Alimentation : les déceptions égratignent la confiance
Un gruyère de Pruntrut est-il un vrai gruyère ? Peut-on ajouter un œuf au vin ? Les œufs de 20 jours ont-ils encore leur place sur les étagères ? La viande des Grisons peut-elle aussi être fabriquée à partir de viande argentine ?
Des orateurs de la deuxième Journée suisse de l'alimentation organisée par la SQS, bio.inspecta et l'OIC à Lucerne au début de l'été 2016 ont expliqué aux participants, de manière professionnelle, ce qu'il en est et bien d'autres choses encore. Des experts renommés - ingénieurs en alimentation, chimistes cantonaux et rédacteurs spécialisés de la presse et de la radio - éclairent les réalités, les contradictions et les évolutions possibles dans le contexte de la nouvelle ordonnance sur les denrées alimentaires. Une chose est sûre : la tromperie dans le secteur alimentaire existe, mais elle ne doit pas être permise !

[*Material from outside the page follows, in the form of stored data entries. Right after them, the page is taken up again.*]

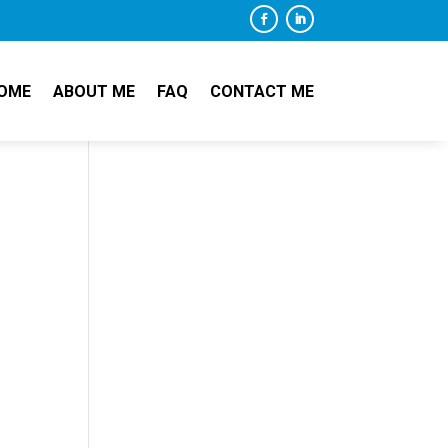
OME
ABOUT ME
FAQ
CONTACT ME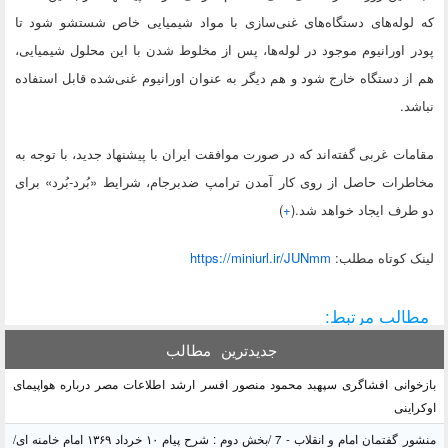
که لوله‌های دستگاه‌های غنی‌سازی با مواد شیمیایی خاص شستشو شود تا
پودر اورانیوم موجود در لوله‌ها، پس از مخلوط شدن با این محلول شیمیایی،
هم از دستگاه خارج شود و هم دیگر به عنوان اورانیوم غنی‌شده قابل استفاده
نباشد.
مقامات غربی گفته‌اند که در صورت موافقت ایران با پیشنهاد جدید، با توجه به
مخاطرات حاصل از روی کار آمدن ترامپ ضدبرجام، شرایط «بُرد-بُرد» برای
دو طرف ایجاد خواهد شد.(
+
)
لينک کوتاه مطلب:
https://miniurl.ir/JUNmm
مطالب مرتبط:
جدیدترین
مطالب
بازخوانی افشاگری سپهبد محمود منصور افسر ارشد اطلاعات مصر درباره هواپیمای
اوکراینی
منشور گفتمان امام و انقلاب - 7 /بخش دوم : شرح پیام ۱۰ خرداد ۱۳۶۹ امام خامنه ای/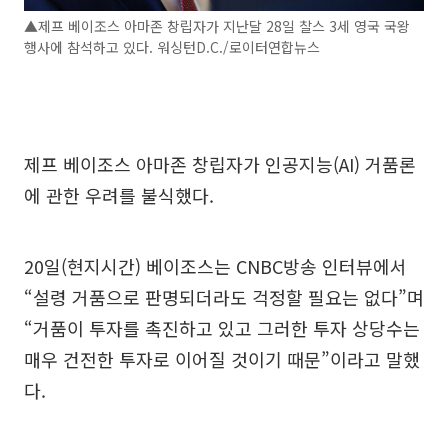
▲제프 베이조스 아마존 창립자가 지난달 28일 찰스 3세 영국 국왕
행사에 참석하고 있다. 워싱턴D.C./로이터연합뉴스
제프 베이조스 아마존 창립자가 인공지능(AI) 거품론
에 관한 우려를 불식했다.
20일(현지시간) 베이조스는 CNBC방송 인터뷰에서
“설령 거품으로 판명되더라도 걱정할 필요는 없다”며
“거품이 투자를 촉진하고 있고 그러한 투자 상당수는
매우 건전한 투자로 이어질 것이기 때문”이라고 말했
다.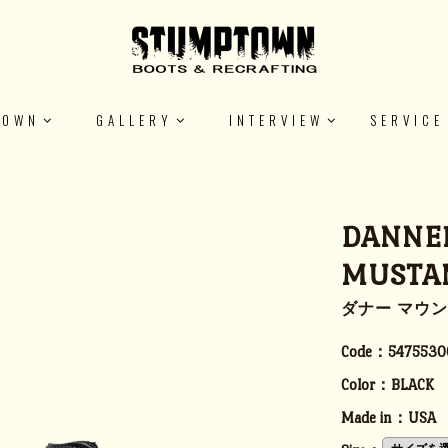
TOWN
GALLERY
INTERVIEW
SERVICE
DANNE
MUSTA
ダナー マウン
Code：
5475530
Color：
BLACK
Made in：
USA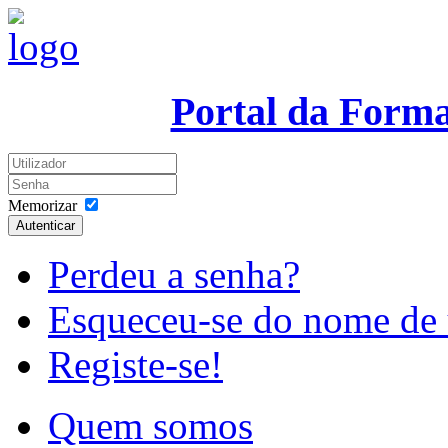
Portal da Form
Memorizar
Autenticar
Perdeu a senha?
Esqueceu-se do nome de 
Registe-se!
Quem somos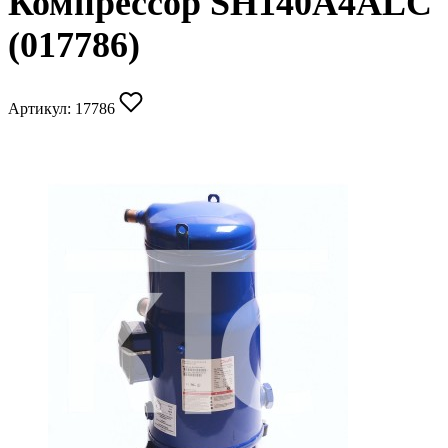
Компрессор SH140A4ALC
(017786)
Артикул:
17786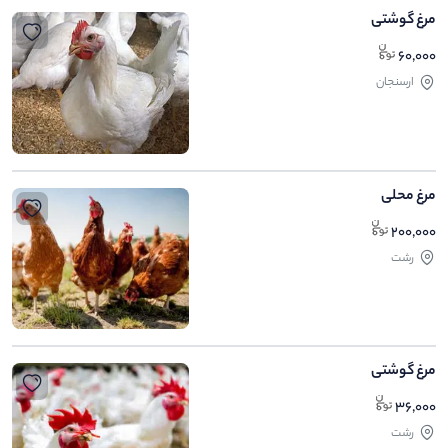
مرغ گوشتی
60,000
ارسنجان
مرغ محلی
200,000
رشت
مرغ گوشتی
36,000
رشت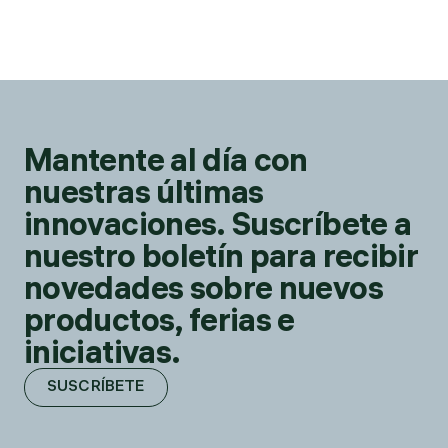
Mantente al día con
nuestras últimas
innovaciones. Suscríbete a
nuestro boletín para recibir
novedades sobre nuevos
productos, ferias e
iniciativas.
SUSCRÍBETE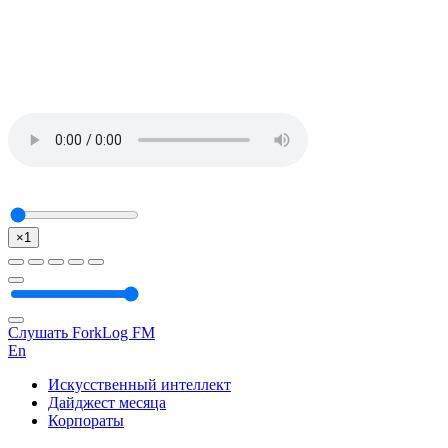
×1
Слушать ForkLog FM
En
Искусственный интеллект
Дайджест месяца
Корпораты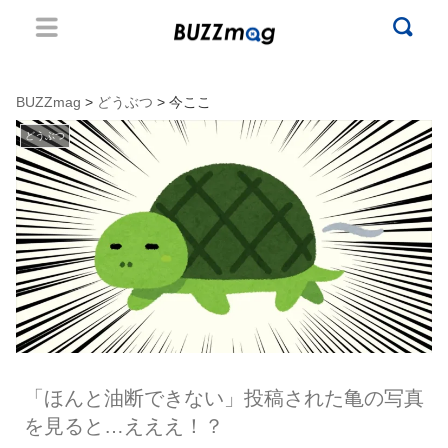
BUZZmag
>
どうぶつ
> 今ここ
どうぶつ
「ほんと油断できない」投稿された亀の写真
を見ると…えええ！？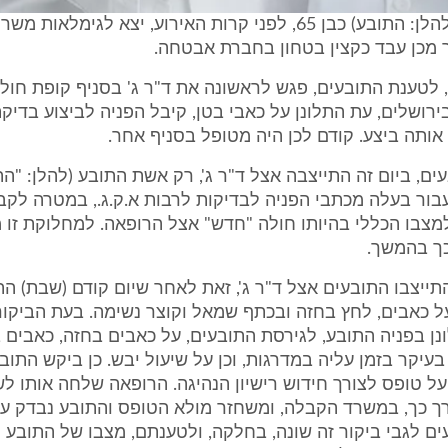
1. התובע 1 (להלן: התובע) כבן 65, לפני קרות האירוע, יצא לגימ
 מכן עבד כקצין בטחון בחברת אבטחה.
ביום 16.2.01, לטענת התובעים, פגש לראשונה את ד"ר ג' בסניף קופת חו
בירושלים, עת התלונן על כאבי בטן, קיבל הפניה לביצוע בדיק
אותה ביצע. קודם לכן היה מטופל בסניף אחר.
ם, ביום זה התייצבה אצל ד"ר ג', רק אשת התובע (להלן: "הת
ור בעלה מכתבי הפניה לבדיקות לרבות א.ק.ג., במטרה לקב
למצבו הכללי בהיותו חולה "חדש" אצל הרופאה. למחלוקת זו
כך בהמשך.
ום 1.4.01 התייצבו התובעים אצל ד"ר ג', זאת לאחר שיום קודם (שבת) 
ל כאבים, לחץ בחזה ובכתף שמאל וקוצר נשימה. בעת הביקור
ן בפניה התובע, לגירסת התובעים, על כאבים בחזה, כאבים 
בעיקר בזמן עליה במדרגות, וכן על שיעול יבש. כן ביקש התו
 טופס לצורך חידוש רישיון הנהיגה. הרופאה שלחה אותו ל
ך כך, במשרד הקבלה, ומשחזר מולא הטופס והתובע נבדק על י
ם לגבי ביקור זה שונה, בחלקה, ולטענתם, מצבו של התובע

La confiance est la base nécessaire
Le sujet a été initié par deux représentants de l'industrie qui ont besoin de savoir exactement ce qui se passe : Felix Müller, membre de la direction de l'Association suisse pour les systèmes de qualité et de management (SQS), et Ueli Steiner, directeur de bio.inspecta. Les deux sont d'accord : c'est une question de confiance. Ueli Steiner s'exprime ainsi : "En tant que communauté d'organismes de certification indépendants, nous sommes tenus de contrôler et de certifier nos clients de manière honnête, efficace et professionnelle. La confiance ainsi créée devrait se propager sur le marché par l'intermédiaire des producteurs et des détaillants, car la crédibilité est très importante pour les consommateurs avant qu'ils ne prennent une décision d'achat, notamment en ce qui concerne les certificats et les labels dans le secteur alimentaire". Selon Felix Müller, la qualité d'un certificat dépend des structures et des processus qui le sous-tendent. Et cela est vérifié chaque année sur la base d'échantillons aléatoires. De cette manière, une image globale de l'effet des processus est créée : "Nous nous concentrons sur la vérification des procédures systématiques qui garantissent la sécurité des processus et vont au-delà d'un simple cliché". "Les clients internationaux", explique Ueli Steiner, "nous communiquent tous leurs achats et ventes de marchandises - biologiques et conventionnelles - depuis mai 2016. Ce n'est qu'alors que nous pourrons utiliser un logiciel de traçabilité pour évaluer en permanence ce que font nos clients".
La vérité est-elle souvent trop inconfortable ?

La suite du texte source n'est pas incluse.